For sequential fits nothing should change, for parallel fit the difference is of about a factor of 2 in time (but I'm guessing that this factor of 2 we are gaining might be why the fits are of worse quality).
I've introduced a multidense
layer type if people want to play around with multidense
.
Here two reports, as you can see multidense
has a terrible chi2 while dense
is statistically compatible with 4.0.
multidense
: https://vp.nnpdf.science/UGSJ6OsPTdSR2s97OXIvDw==
dense
: https://vp.nnpdf.science/WbBCvsjfQV-6ncIQ3GhCVw==
I haven't looked deep into the details of the error but I don't think multidense
was truly benchmarked in a real-life scenario? At least I could not find any examples.

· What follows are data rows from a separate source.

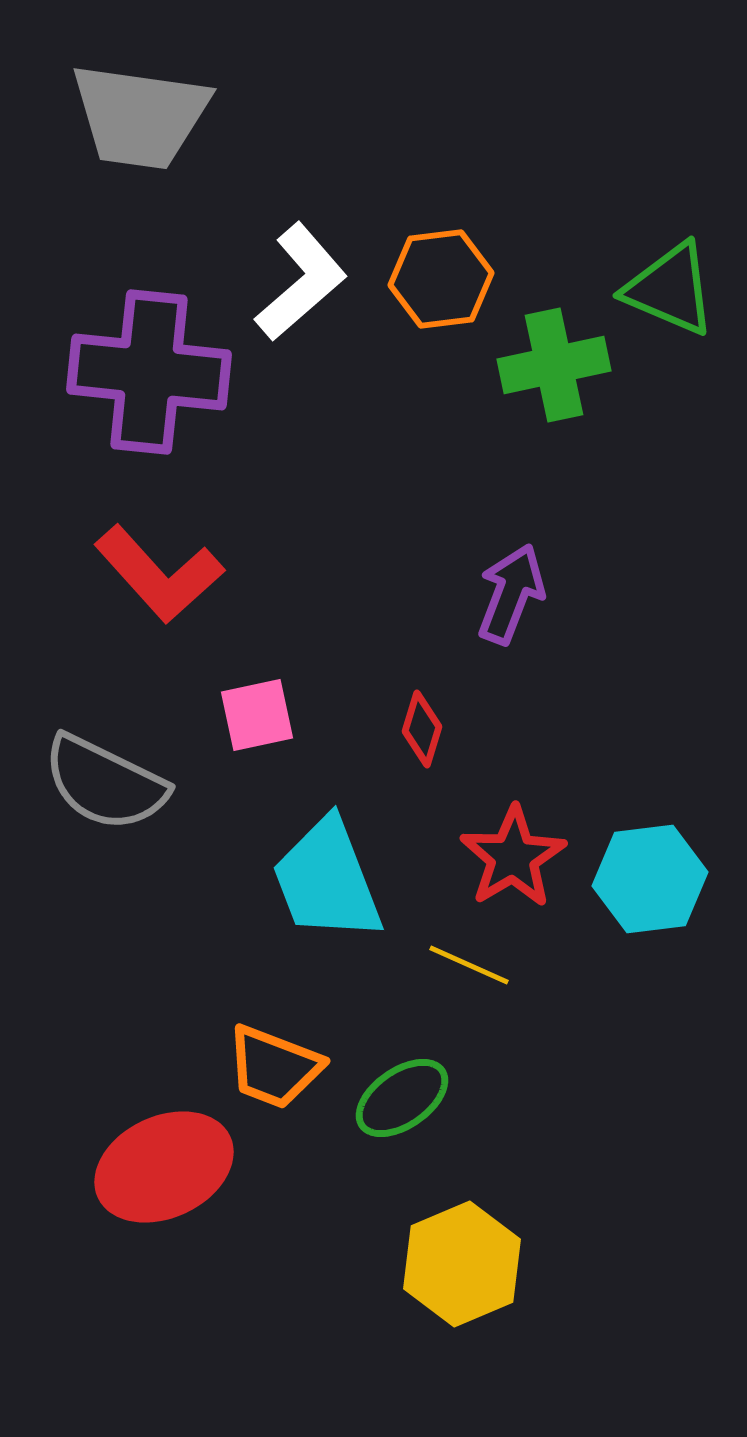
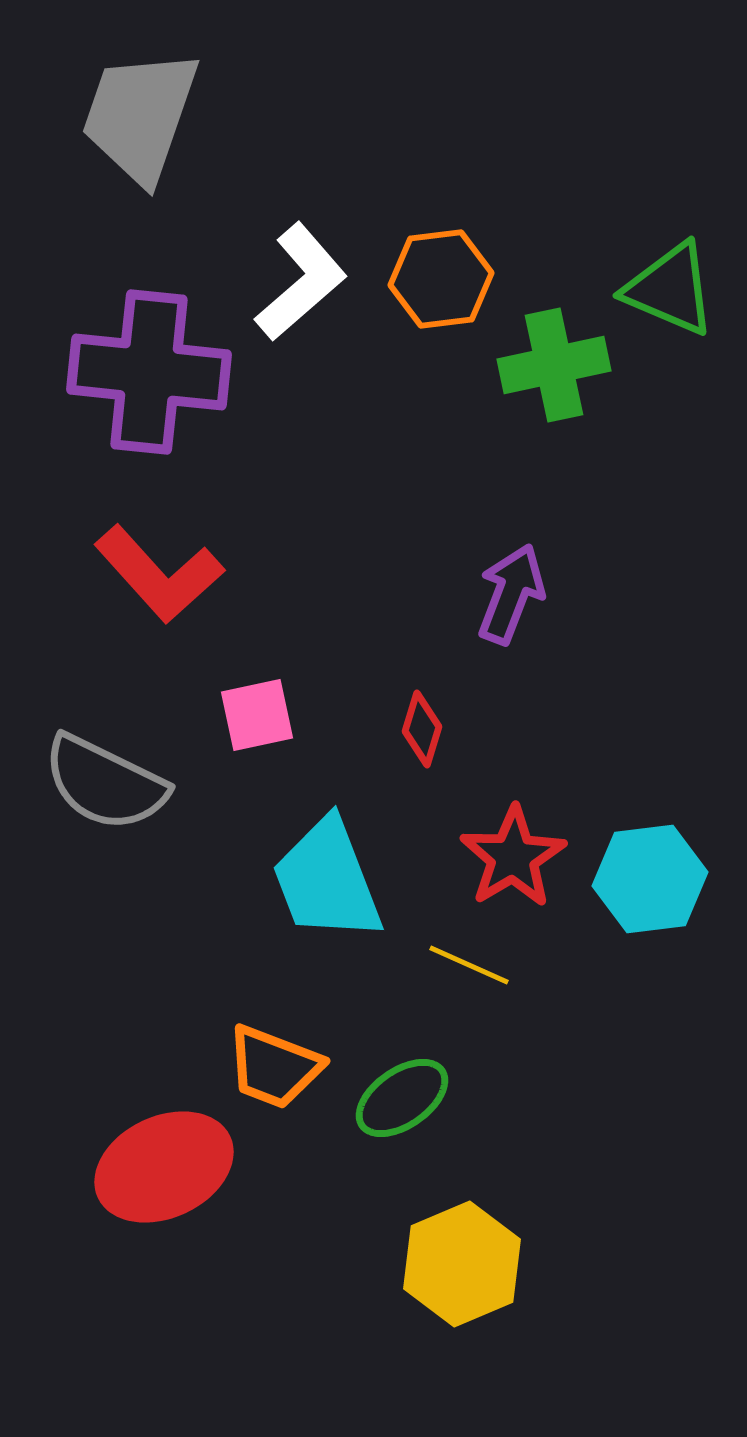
gray trapezoid: rotated 101 degrees clockwise
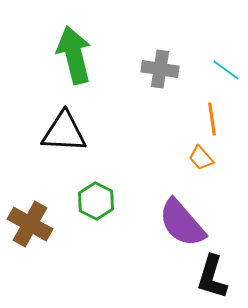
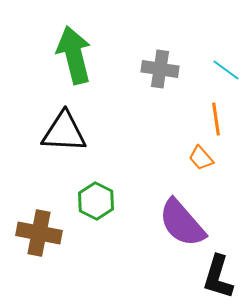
orange line: moved 4 px right
brown cross: moved 9 px right, 9 px down; rotated 18 degrees counterclockwise
black L-shape: moved 6 px right
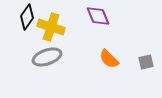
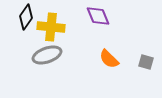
black diamond: moved 1 px left
yellow cross: rotated 12 degrees counterclockwise
gray ellipse: moved 2 px up
gray square: rotated 28 degrees clockwise
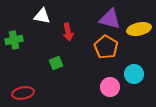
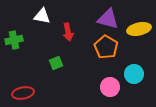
purple triangle: moved 2 px left
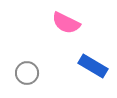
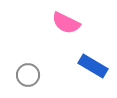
gray circle: moved 1 px right, 2 px down
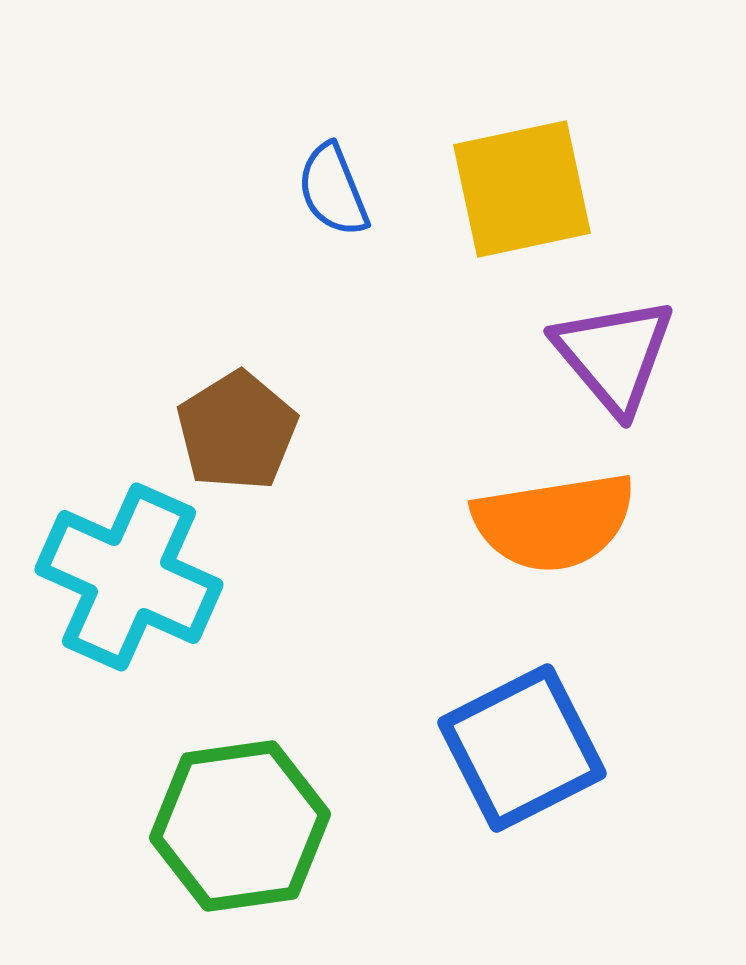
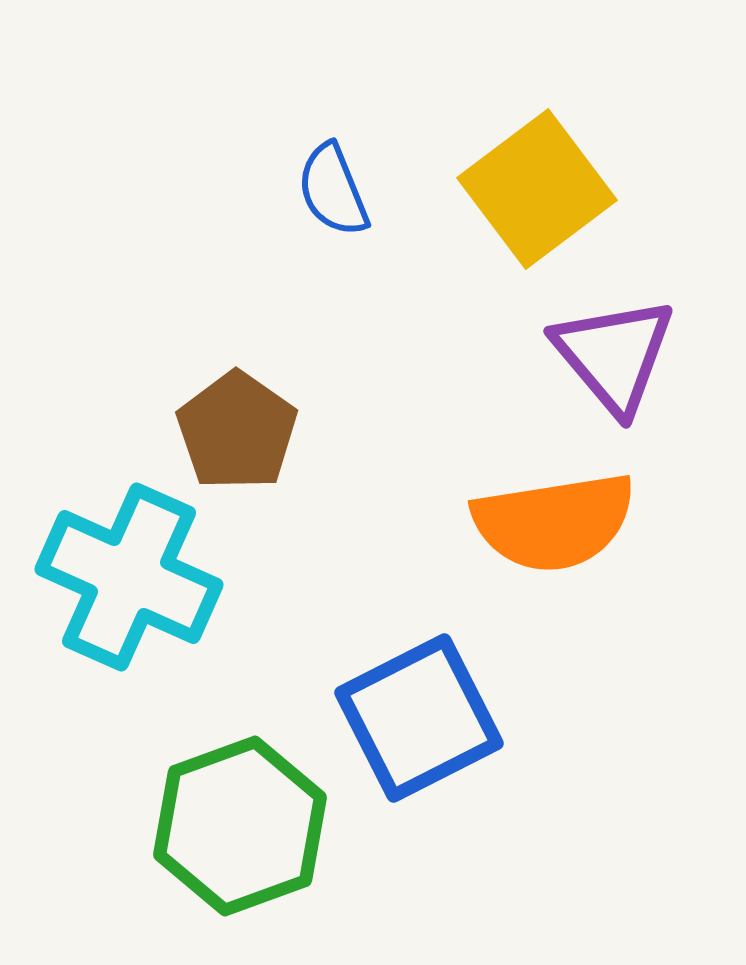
yellow square: moved 15 px right; rotated 25 degrees counterclockwise
brown pentagon: rotated 5 degrees counterclockwise
blue square: moved 103 px left, 30 px up
green hexagon: rotated 12 degrees counterclockwise
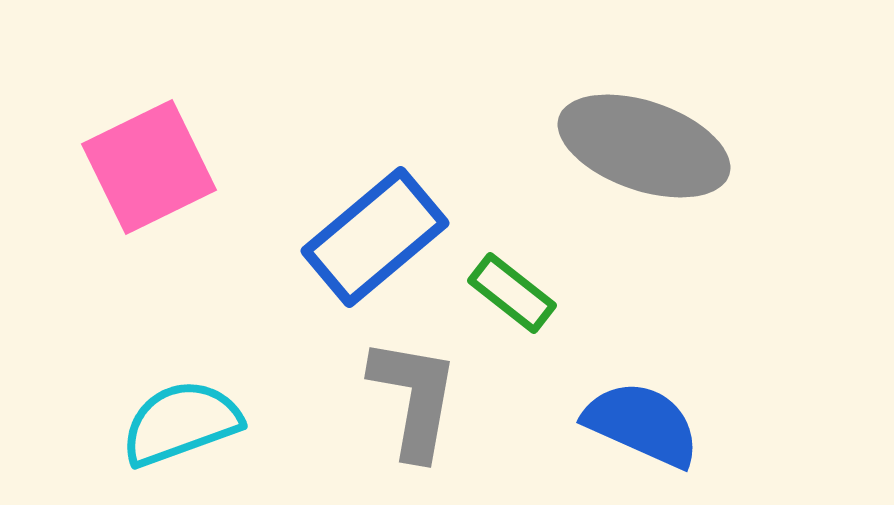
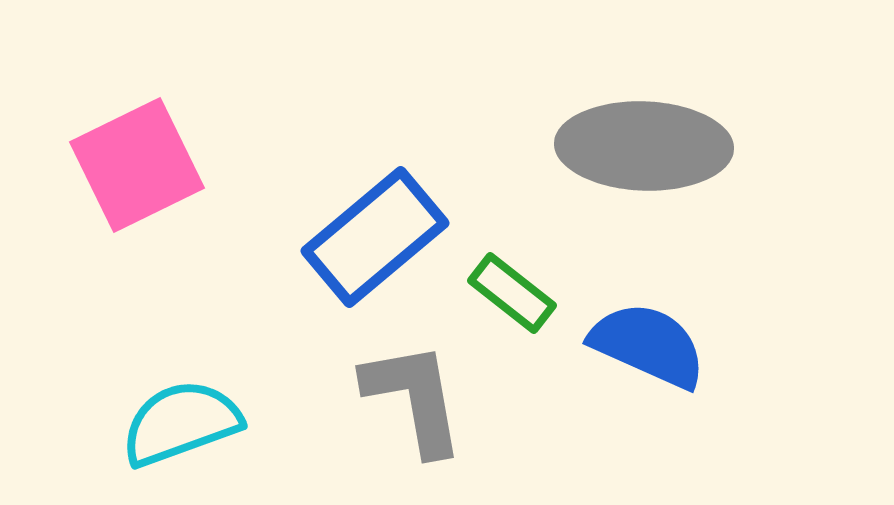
gray ellipse: rotated 17 degrees counterclockwise
pink square: moved 12 px left, 2 px up
gray L-shape: rotated 20 degrees counterclockwise
blue semicircle: moved 6 px right, 79 px up
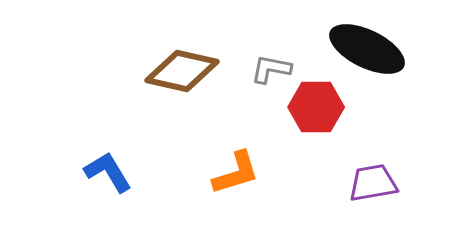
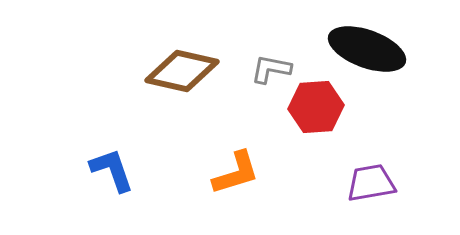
black ellipse: rotated 6 degrees counterclockwise
red hexagon: rotated 4 degrees counterclockwise
blue L-shape: moved 4 px right, 2 px up; rotated 12 degrees clockwise
purple trapezoid: moved 2 px left
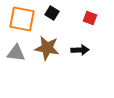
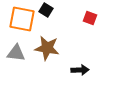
black square: moved 6 px left, 3 px up
black arrow: moved 20 px down
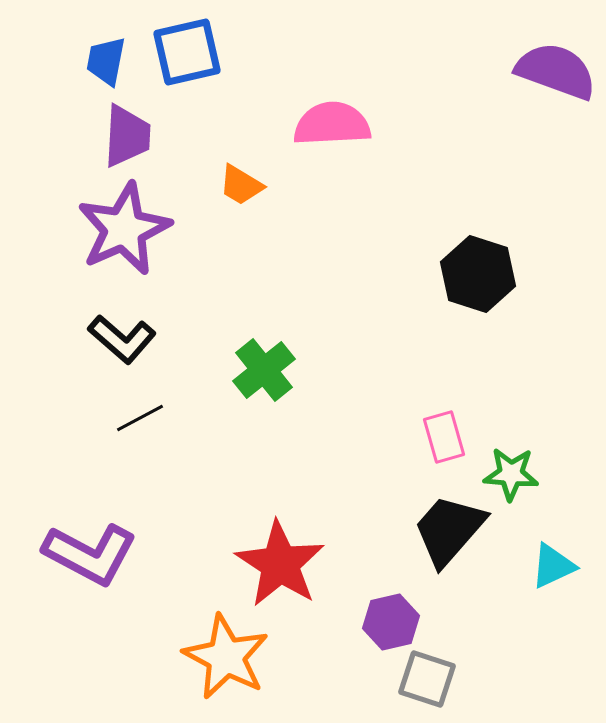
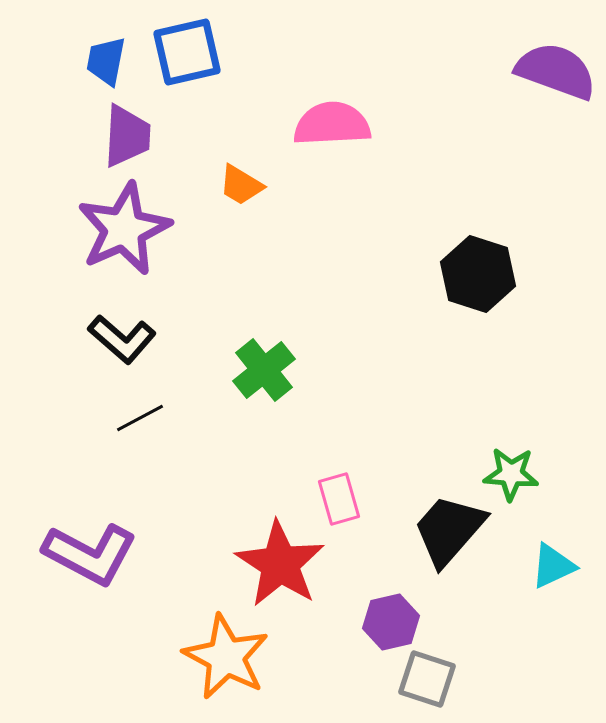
pink rectangle: moved 105 px left, 62 px down
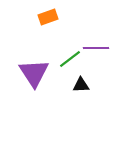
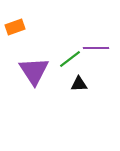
orange rectangle: moved 33 px left, 10 px down
purple triangle: moved 2 px up
black triangle: moved 2 px left, 1 px up
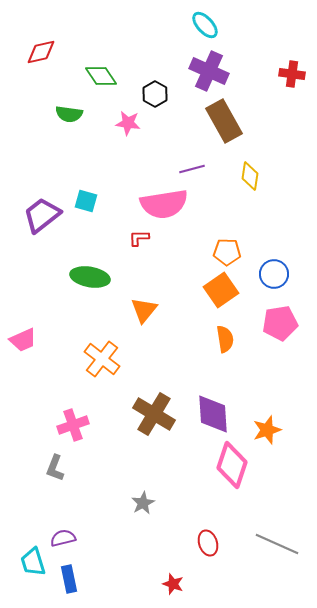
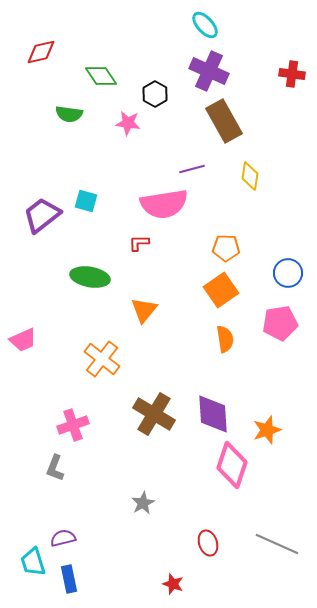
red L-shape: moved 5 px down
orange pentagon: moved 1 px left, 4 px up
blue circle: moved 14 px right, 1 px up
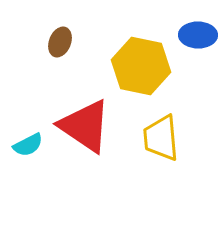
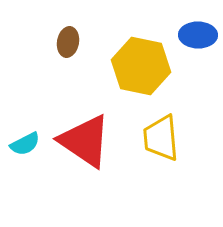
brown ellipse: moved 8 px right; rotated 12 degrees counterclockwise
red triangle: moved 15 px down
cyan semicircle: moved 3 px left, 1 px up
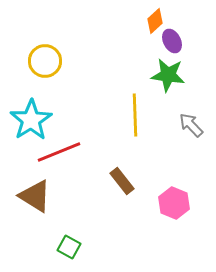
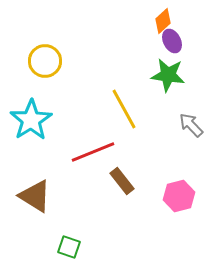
orange diamond: moved 8 px right
yellow line: moved 11 px left, 6 px up; rotated 27 degrees counterclockwise
red line: moved 34 px right
pink hexagon: moved 5 px right, 7 px up; rotated 24 degrees clockwise
green square: rotated 10 degrees counterclockwise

Anyway, for reference, these were fits of 120 replicas in a RTX 2080. 80 minutes with dense
, 40 minutes with multidense
.
It would be ideal if multidense
could be fixed but I can live with 80 minutes runs... for now checks.py
will fail if you use multidense
to make sure it is only used as a development option for now.
Fixes, in a way, #2118
TODO:
-
Fix regression tests, note that most of the .json
files have no changes (proving that, for one replica,multidense
anddense
were really the same) -
Check it works with TF 2.16/2.17 (if I'm able to get a computer with both a GPU and a recent-enough version of python/tf at the same time, not trivial)
RE the last point, I cannot check but the python tests are getting TF 2.17 so the code does work.